• **EXERCISE INPUTS**
--*--

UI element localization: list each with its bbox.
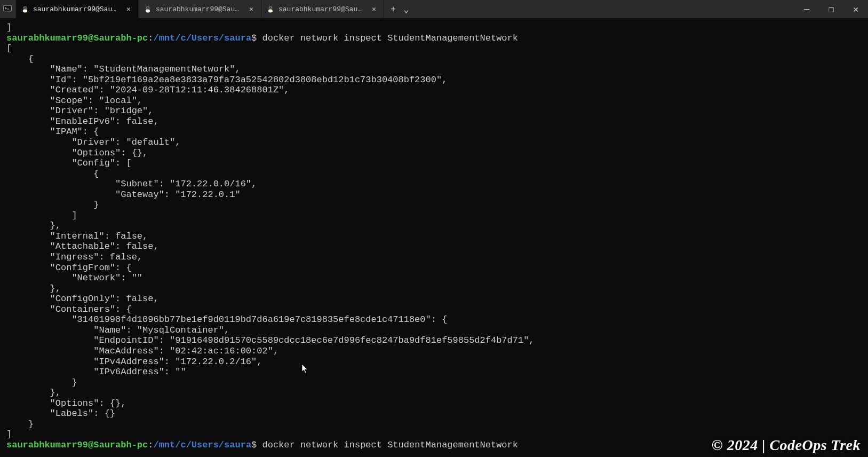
window-controls: — ❐ ✕ xyxy=(794,0,868,18)
output-text: "Driver": "default", xyxy=(6,137,180,147)
terminal-line: "Options": {}, xyxy=(6,148,862,159)
terminal-line: "Driver": "bridge", xyxy=(6,106,862,116)
terminal-line: } xyxy=(6,419,862,430)
maximize-button[interactable]: ❐ xyxy=(819,0,843,18)
prompt-separator: : xyxy=(148,440,153,450)
terminal-line: "Labels": {} xyxy=(6,408,862,419)
output-text: }, xyxy=(6,283,61,294)
output-text: "Gateway": "172.22.0.1" xyxy=(6,190,241,200)
output-text: } xyxy=(6,419,34,429)
prompt-path: /mnt/c/Users/saura xyxy=(153,440,251,450)
tab-close-icon[interactable]: ✕ xyxy=(124,5,133,13)
terminal-line: saurabhkumarr99@Saurabh-pc:/mnt/c/Users/… xyxy=(6,440,862,451)
output-text: "Network": "" xyxy=(6,273,142,283)
output-text: "IPv4Address": "172.22.0.2/16", xyxy=(6,357,262,367)
output-text: "Internal": false, xyxy=(6,231,148,241)
output-text: ] xyxy=(6,429,12,439)
terminal-viewport[interactable]: ]saurabhkumarr99@Saurabh-pc:/mnt/c/Users… xyxy=(0,18,868,457)
terminal-line: "MacAddress": "02:42:ac:16:00:02", xyxy=(6,346,862,357)
svg-point-12 xyxy=(269,7,270,8)
tab-dropdown-button[interactable]: ⌄ xyxy=(403,4,409,15)
terminal-line: } xyxy=(6,200,862,210)
prompt-user-host: saurabhkumarr99@Saurabh-pc xyxy=(6,33,148,43)
tux-icon xyxy=(21,5,29,13)
output-text: "Options": {}, xyxy=(6,398,126,408)
output-text: "Attachable": false, xyxy=(6,241,159,251)
terminal-line: ] xyxy=(6,429,862,440)
terminal-line: "Network": "" xyxy=(6,273,862,283)
output-text: } xyxy=(6,200,99,210)
prompt-user-host: saurabhkumarr99@Saurabh-pc xyxy=(6,440,148,450)
output-text: "Name": "StudentManagementNetwork", xyxy=(6,64,241,74)
tux-icon xyxy=(267,5,274,13)
tab-2[interactable]: saurabhkumarr99@Saurabh-p✕ xyxy=(261,0,384,18)
terminal-line: }, xyxy=(6,388,862,398)
tab-0[interactable]: saurabhkumarr99@Saurabh-p✕ xyxy=(16,0,139,18)
tab-label: saurabhkumarr99@Saurabh-p xyxy=(278,5,365,13)
terminal-line: ] xyxy=(6,210,862,221)
terminal-line: saurabhkumarr99@Saurabh-pc:/mnt/c/Users/… xyxy=(6,33,862,44)
output-text: "Options": {}, xyxy=(6,148,148,158)
minimize-button[interactable]: — xyxy=(794,0,819,18)
tab-label: saurabhkumarr99@Saurabh-p xyxy=(33,5,120,13)
terminal-line: "Id": "5bf219ef169a2ea8e3833a79fa73a5254… xyxy=(6,75,862,85)
svg-point-8 xyxy=(147,7,147,8)
output-text: } xyxy=(6,377,77,388)
terminal-line: "IPAM": { xyxy=(6,127,862,137)
output-text: "ConfigFrom": { xyxy=(6,263,132,273)
output-text: "EnableIPv6": false, xyxy=(6,116,159,127)
output-text: [ xyxy=(6,43,12,53)
terminal-line: [ xyxy=(6,43,862,54)
svg-rect-0 xyxy=(4,5,12,11)
output-text: ] xyxy=(6,210,77,220)
svg-point-4 xyxy=(24,7,25,8)
output-text: "MacAddress": "02:42:ac:16:00:02", xyxy=(6,346,278,356)
terminal-line: "Name": "MysqlContainer", xyxy=(6,325,862,336)
output-text: ] xyxy=(6,22,12,33)
output-text: "Containers": { xyxy=(6,304,132,314)
output-text: "31401998f4d1096bb77be1ef9d0119bd7d6a619… xyxy=(6,314,447,325)
terminal-line: "Subnet": "172.22.0.0/16", xyxy=(6,179,862,190)
output-text: "Config": [ xyxy=(6,158,132,168)
new-tab-button[interactable]: + xyxy=(391,4,396,14)
terminal-line: ] xyxy=(6,22,862,33)
terminal-line: "Config": [ xyxy=(6,158,862,169)
command-text: docker network inspect StudentManagement… xyxy=(262,440,518,450)
svg-point-9 xyxy=(148,7,149,8)
output-text: "Subnet": "172.22.0.0/16", xyxy=(6,179,257,189)
terminal-line: "Internal": false, xyxy=(6,231,862,242)
output-text: "ConfigOnly": false, xyxy=(6,294,159,304)
terminal-line: "Attachable": false, xyxy=(6,241,862,252)
terminal-line: "Scope": "local", xyxy=(6,96,862,106)
output-text: "IPv6Address": "" xyxy=(6,367,186,377)
terminal-line: "Name": "StudentManagementNetwork", xyxy=(6,64,862,75)
output-text: "Name": "MysqlContainer", xyxy=(6,325,229,335)
mouse-cursor-icon xyxy=(302,364,308,374)
terminal-line: "Created": "2024-09-28T12:11:46.38426880… xyxy=(6,85,862,96)
tab-1[interactable]: saurabhkumarr99@Saurabh-p✕ xyxy=(139,0,261,18)
output-text: "Ingress": false, xyxy=(6,252,142,262)
terminal-line: "EnableIPv6": false, xyxy=(6,116,862,127)
output-text: }, xyxy=(6,388,61,398)
output-text: "EndpointID": "91916498d91570c5589cdcc18… xyxy=(6,335,535,345)
svg-point-11 xyxy=(268,10,273,13)
terminal-line: } xyxy=(6,377,862,388)
window-close-button[interactable]: ✕ xyxy=(843,0,868,18)
terminal-line: }, xyxy=(6,283,862,294)
tab-close-icon[interactable]: ✕ xyxy=(370,5,378,13)
terminal-line: "EndpointID": "91916498d91570c5589cdcc18… xyxy=(6,335,862,346)
tab-actions: + ⌄ xyxy=(384,4,415,15)
terminal-line: "Driver": "default", xyxy=(6,137,862,148)
output-text: "Created": "2024-09-28T12:11:46.38426880… xyxy=(6,85,290,95)
svg-point-3 xyxy=(23,10,27,13)
terminal-line: { xyxy=(6,169,862,179)
terminal-line: "IPv6Address": "" xyxy=(6,367,862,377)
output-text: "Id": "5bf219ef169a2ea8e3833a79fa73a5254… xyxy=(6,75,447,85)
svg-point-7 xyxy=(146,10,150,13)
terminal-line: }, xyxy=(6,220,862,231)
tab-close-icon[interactable]: ✕ xyxy=(247,5,256,13)
terminal-line: "Ingress": false, xyxy=(6,252,862,263)
prompt-path: /mnt/c/Users/saura xyxy=(153,33,251,43)
tux-icon xyxy=(144,5,152,13)
svg-point-5 xyxy=(26,7,26,8)
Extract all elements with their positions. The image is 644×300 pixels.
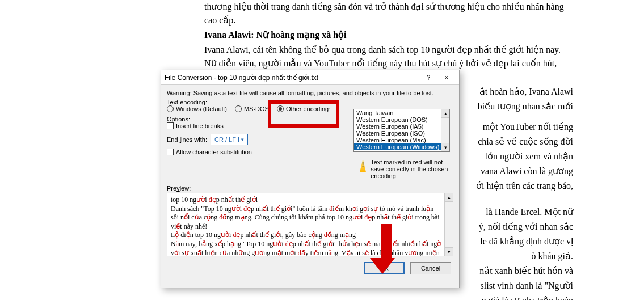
encoding-option[interactable]: Wang Taiwan: [354, 109, 449, 116]
insert-linebreaks-label: Insert line breaks: [176, 122, 224, 129]
radio-windows[interactable]: Windows (Default): [167, 105, 227, 112]
scroll-down-icon[interactable]: ▾: [445, 247, 453, 256]
encoding-option-selected[interactable]: Western European (Windows): [354, 143, 449, 150]
preview-line: viết này nhé!: [171, 222, 449, 231]
encoding-option[interactable]: Western European (IA5): [354, 123, 449, 130]
radio-msdos-label: MS-DOS: [244, 105, 269, 112]
scroll-down-icon[interactable]: ▾: [441, 143, 449, 151]
encoding-option[interactable]: Western European (Mac): [354, 137, 449, 143]
encoding-option[interactable]: Western European (ISO): [354, 130, 449, 137]
preview-line: Lộ diện top 10 người đẹp nhất thế giới, …: [171, 231, 449, 240]
radio-msdos[interactable]: MS-DOS: [235, 105, 269, 112]
preview-line: sôi nổi của cộng đồng mạng. Cùng chúng t…: [171, 213, 449, 222]
ok-button[interactable]: OK: [364, 262, 405, 274]
dialog-title: File Conversion - top 10 người đẹp nhất …: [165, 74, 419, 82]
preview-line: với sự xuất hiện của những gương mặt mới…: [171, 249, 449, 256]
scroll-up-icon[interactable]: ▴: [445, 193, 453, 202]
doc-frag: n giá là sự pha trộn hoàn: [204, 294, 573, 300]
dialog-titlebar[interactable]: File Conversion - top 10 người đẹp nhất …: [161, 70, 459, 85]
encoding-label: Text encoding:: [167, 99, 453, 105]
encoding-listbox[interactable]: Wang Taiwan Western European (DOS) Weste…: [353, 109, 450, 152]
close-button[interactable]: ×: [437, 74, 456, 82]
file-conversion-dialog: File Conversion - top 10 người đẹp nhất …: [161, 70, 460, 288]
doc-p1: thương hiệu thời trang danh tiếng săn đó…: [204, 0, 573, 27]
encoding-option[interactable]: Western European (DOS): [354, 116, 449, 123]
allow-substitution-label: Allow character substitution: [176, 149, 252, 155]
preview-label: Preview:: [167, 185, 453, 192]
radio-other[interactable]: Other encoding:: [277, 105, 330, 112]
encoding-warning-text: Text marked in red will not save correct…: [371, 159, 453, 179]
allow-substitution-checkbox[interactable]: Allow character substitution: [167, 149, 252, 155]
end-lines-combo[interactable]: CR / LF ▾: [211, 134, 248, 145]
cancel-button[interactable]: Cancel: [410, 262, 451, 274]
encoding-warning-row: Text marked in red will not save correct…: [360, 159, 453, 179]
preview-scrollbar[interactable]: ▴ ▾: [444, 193, 453, 256]
chevron-down-icon[interactable]: ▾: [238, 137, 246, 142]
doc-h1: Ivana Alawi: Nữ hoàng mạng xã hội: [204, 28, 573, 42]
dialog-buttons: OK Cancel: [161, 259, 459, 280]
warning-text: Warning: Saving as a text file will caus…: [167, 90, 453, 96]
preview-line: top 10 người đẹp nhất thế giới: [171, 196, 449, 205]
end-lines-label: End lines with:: [167, 136, 207, 143]
end-lines-value: CR / LF: [212, 136, 238, 143]
listbox-scrollbar[interactable]: ▴ ▾: [441, 109, 449, 151]
preview-line: Danh sách "Top 10 người đẹp nhất thế giớ…: [171, 205, 449, 214]
dialog-body: Warning: Saving as a text file will caus…: [161, 85, 459, 259]
radio-other-label: Other encoding:: [286, 105, 330, 112]
scroll-up-icon[interactable]: ▴: [441, 109, 449, 118]
radio-windows-label: Windows (Default): [176, 105, 227, 112]
warning-icon: [360, 159, 366, 172]
preview-box: top 10 người đẹp nhất thế giới Danh sách…: [167, 193, 453, 256]
preview-line: Năm nay, bảng xếp hạng "Top 10 người đẹp…: [171, 240, 449, 249]
help-button[interactable]: ?: [419, 74, 437, 82]
insert-linebreaks-checkbox[interactable]: Insert line breaks: [167, 122, 224, 129]
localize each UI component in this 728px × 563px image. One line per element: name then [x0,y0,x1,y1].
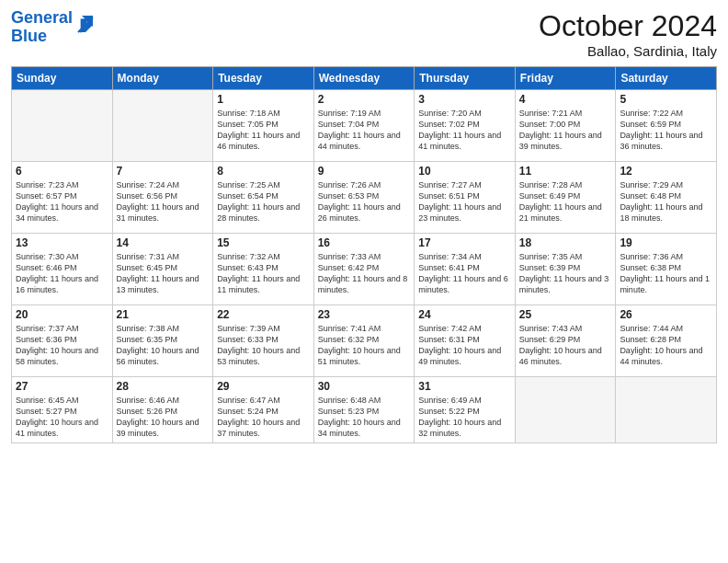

--*--

• **WORK REQUIRED**
Looking at the data above, count each line that holds the word "allow" and report the count alone.

• **RESPONSE TO THE TASK**
2